Anekdote: Der Mond ist in den Brunnen gefallen

Einst, tief in einem üppigen Wald, lebte eine muntere Affenschar, unweit eines alten Brunnens. Eines sternenklaren Abends wagte sich ein junger Affe neugierig an dessen Rand. Als er hinabblickte, erblickte er das leuchtende Abbild des Mondes im ruhigen Wasser. In seiner Einfalt glaubte er, der Himmelskörper sei in den Brunnen gestürzt! In panischer Eile rannte er zurück in den Wald, um dem weisen Affenkönig die schreckliche Nachricht zu überbringen: „Der Mond ist in den Brunnen gefallen! Wir müssen ihn retten und an seinen Platz am Himmel zurückbringen!“ Die anderen Affen stimmten mit lauten Rufen zu: „Ja!
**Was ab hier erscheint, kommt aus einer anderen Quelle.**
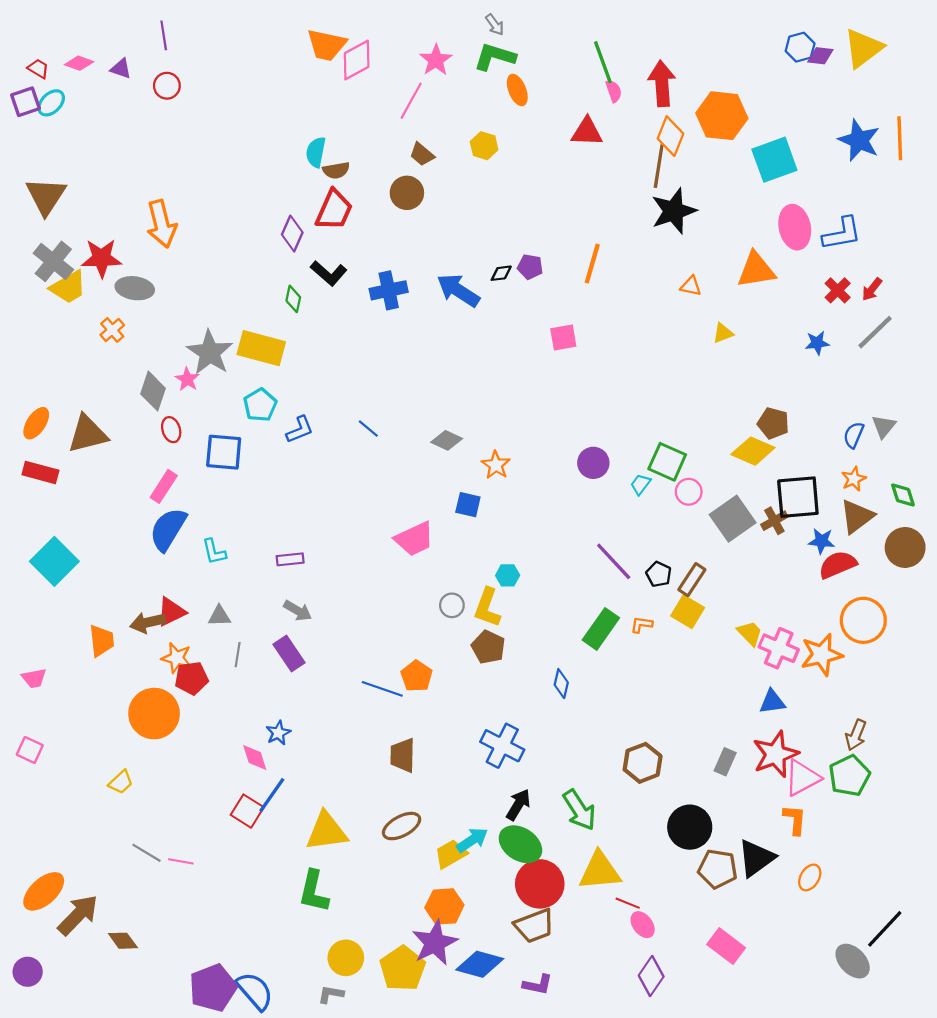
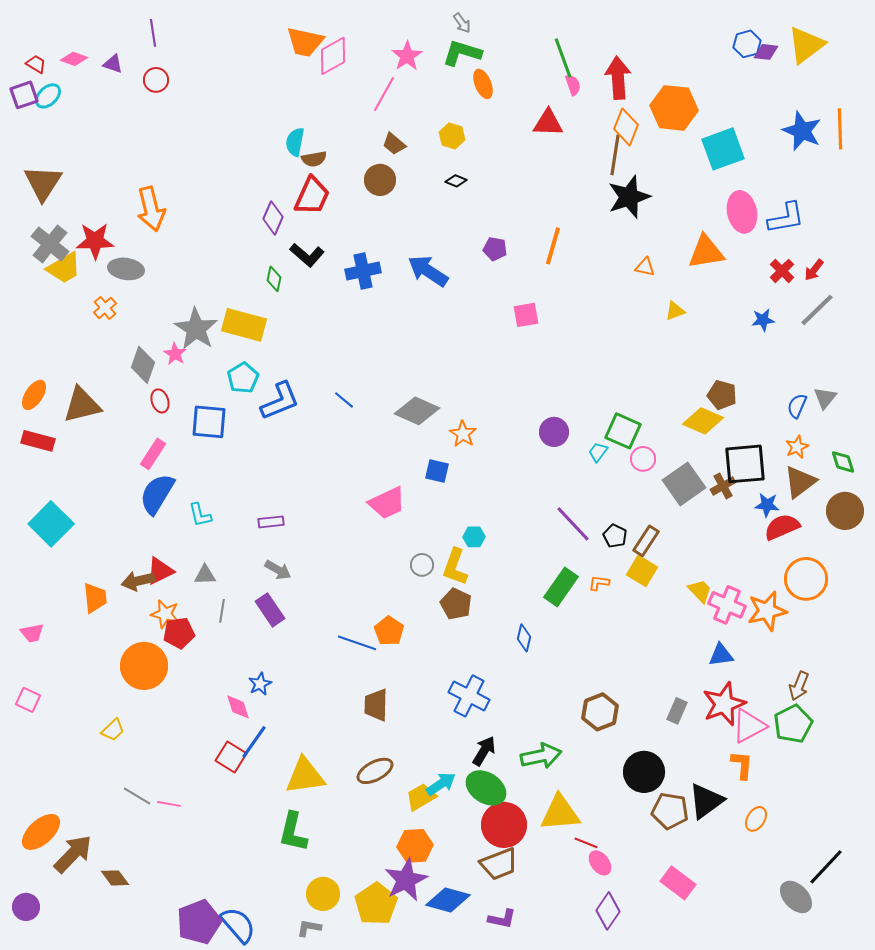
black diamond: (501, 273) -> (456, 181), moved, turned 30
blue L-shape: (300, 430) -> (280, 401), size x1.5
gray diamond: (447, 440) -> (417, 411), size x1.5
green arrow: (579, 810) -> (541, 756), turned -69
Ja! Lasst uns den Mond retten!“ So brach der Affenkönig, gefolgt von seiner gesamten Gefolgschaft, zur Rettungsaktion auf.

Am Brunnen angekommen, berieten die Affen eifrig, wie sie den Mond bergen könnten. Ein findiger Makak hatte eine Idee: „Einer von uns klettert auf den Baum, und dann bilden wir eine Kette, jeder hält sich am nächsten fest, bis wir den Brunnen erreichen!“ Begeistert nahmen sie diesen Plan an. Sie schwangen sich auf einen hohen Baum, der dicht am Brunnen stand, und begannen, sich Ast für Ast hinabzuhängen. Doch der Ast ächzte und bog sich unter der Last der vielen Affen, drohte jeden Moment zu brechen. Endlich berührte der letzte Affe das Mondbild im Wasser. Doch als er seine Hand rührte, verschwand es. In diesem Augenblick des Erschreckens, als ihm klar wurde, dass etwas nicht stimmte, gab auch der überlastete Ast nach. Mit einem lauten Krachen stürzten alle Affen in den Brunnen und fanden ihr tragisches Ende.

Der Mond im Wasser ist weder Mond noch Nicht-Mond. Der Mond tritt nicht ins Wasser ein, und das Wasser trübt den Mond nicht. Es gibt kein Eintreten und kein Austreten, kein Anhaften und kein Loslösen. Ist das Herzwasser rein und leer, gibt es ursprünglich keinen Mond; doch die Leere passt sich allem an und ist untrennbar vom trügerischen Mond.

Ein Schleier vor dem Auge ist wie ein Verirrter, der nach dem Mond im Wasser greift. Durch Bewusstsein klammern wir uns an die vom eigenen Geist geschaffene Realität, haften an der Ansammlung von Gedanken, die sich gegenseitig bedingen. Der physische Körper, die sechs Sinnesobjekte des Geistes – all das entsteht aus dem Nichts, so als ob man krampfhaft nach dem Mond im Wasser greift, ohne die Illusion zu erkennen.